Hello, and welcome to MDAnalysis!
Please read our blog post for important official information.
Please see [[our Google Summer of Code wiki page|Google Summer of Code]] for general information, including advice on application writing, and [[our GSoC FAQ|GSoC-FAQ]] for commonly asked questions.
If you just found out about the MDAnalysis Python package from the GSoC website, you can watch the MDAnalysis 2021 Trailer to get an overview of the scope of the MDAnalysis package.
Prerequisites
MDAnalysis is a Python library for the analysis of computer simulations of many-body systems at the molecular scale, spanning use cases from interactions of drugs with proteins to novel materials. For Google Summer of Code, we are also collaborating with other organizations and software projects that use MDAnalysis. Our GSoC projects generally require a basic knowledge and hands-on experience in specific areas, so for our suggested projects, please check carefully the project descriptions to see the associated desirable skills. Broadly speaking, we found that applicants with experience in molecular dynamics (MD) simulations and the associated analyses — or equivalent experience in simulations and modeling of molecular systems (physics, biophysics, chemistry, or materials) — are very successful.
To Prospective Applicants
If you are interested in taking part, please get in touch on the GSoC with MDAnalysis Discussion Forum. Given the GSoC program structure (small, medium, and large projects), letting us know of your intentions to apply and getting acquainted with the project early will be very helpful.
To Prospective Mentors
MDAnalysis welcomes new mentors; please get in touch on the developer forum if you are interested in taking part. We typically expect mentors to be familiar with our development process, as evidenced by contributions to the code base and interactions on the developer forum.
Overview
See below for a list of projects ideas for [[Google Summer of Code 2026|Google-Summer-Of-Code]].
The currently proposed projects are:
- Dashboard for tracking MD simulation progress with the new streaming interface
- Better interfacing of Blender and MDAnalysis
- Benchmarking and performance optimization
- Lazy trajectory loading and indexing
- Dashboard for tracking WESTPA simulation progress
- Interface for post-simulation analysis ("crawling") of WESTPA simulations
Or work on your own idea!
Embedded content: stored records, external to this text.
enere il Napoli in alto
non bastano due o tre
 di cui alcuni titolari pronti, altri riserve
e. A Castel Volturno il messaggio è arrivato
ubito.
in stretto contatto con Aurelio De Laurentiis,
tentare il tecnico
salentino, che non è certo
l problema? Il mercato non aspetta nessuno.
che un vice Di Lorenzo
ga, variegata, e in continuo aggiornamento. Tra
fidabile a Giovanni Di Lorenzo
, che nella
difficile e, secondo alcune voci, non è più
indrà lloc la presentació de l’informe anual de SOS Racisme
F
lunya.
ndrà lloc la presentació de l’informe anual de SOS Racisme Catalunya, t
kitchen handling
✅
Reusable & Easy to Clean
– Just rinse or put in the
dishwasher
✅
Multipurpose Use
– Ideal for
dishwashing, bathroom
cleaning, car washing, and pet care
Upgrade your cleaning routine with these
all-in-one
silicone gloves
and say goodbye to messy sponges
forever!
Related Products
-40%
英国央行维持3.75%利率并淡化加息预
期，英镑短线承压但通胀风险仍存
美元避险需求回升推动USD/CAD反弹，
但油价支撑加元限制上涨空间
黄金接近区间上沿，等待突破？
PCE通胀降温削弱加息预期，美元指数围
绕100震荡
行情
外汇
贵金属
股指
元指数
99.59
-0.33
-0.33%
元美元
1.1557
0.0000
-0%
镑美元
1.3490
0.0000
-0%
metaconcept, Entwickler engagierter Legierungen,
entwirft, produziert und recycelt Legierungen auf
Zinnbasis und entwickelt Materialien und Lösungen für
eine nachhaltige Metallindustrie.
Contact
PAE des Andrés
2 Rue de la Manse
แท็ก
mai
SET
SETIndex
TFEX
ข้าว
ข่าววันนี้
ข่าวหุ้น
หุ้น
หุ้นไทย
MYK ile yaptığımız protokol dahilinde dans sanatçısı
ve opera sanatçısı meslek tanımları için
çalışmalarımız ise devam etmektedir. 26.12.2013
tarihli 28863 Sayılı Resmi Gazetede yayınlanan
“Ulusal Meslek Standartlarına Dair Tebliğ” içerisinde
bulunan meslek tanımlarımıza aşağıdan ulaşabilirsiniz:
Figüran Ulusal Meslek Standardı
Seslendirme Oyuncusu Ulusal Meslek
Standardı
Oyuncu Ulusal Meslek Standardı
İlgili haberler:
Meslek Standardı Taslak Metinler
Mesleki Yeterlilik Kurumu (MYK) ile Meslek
Get in contact with us to propose an idea and we will work with you to flesh it out into a full project. Contact us via the GSoC with MDAnalysis Discussion Forum (or if your project is a specific feature you'd want to add, raise an issue in the Issue Tracker).
Look at the list of all available mentors for MDAnalysis for potential mentors for your project. Please send all communications to the discussion forum (and don't contact mentors privately). You can certainly ask for the opinion of a specific mentor if you know that their expertise is particularly suitable for your project.
Collaborations
For GSOC, MDAnalysis collaborates with other projects that have direct links with MDAnalysis and where it is especially useful to draw on the combined mentoring expertise.
Molecular Nodes
Built as an add-on for the popular and industry-leading 3D software Blender, Molecular Nodes (MN) enables import and visualization of complex molecular datasets inside of Blender. Many formats are supported such as static structures, electron density maps, EM (electromagnetic) tomography data and importantly, molecular dynamics simulation trajectories, powered by MDAnalysis. Blender is primarily intended for use via a GUI by artists, but scripting via the python API is also possible, with many potential avenues for automated animation and rendering.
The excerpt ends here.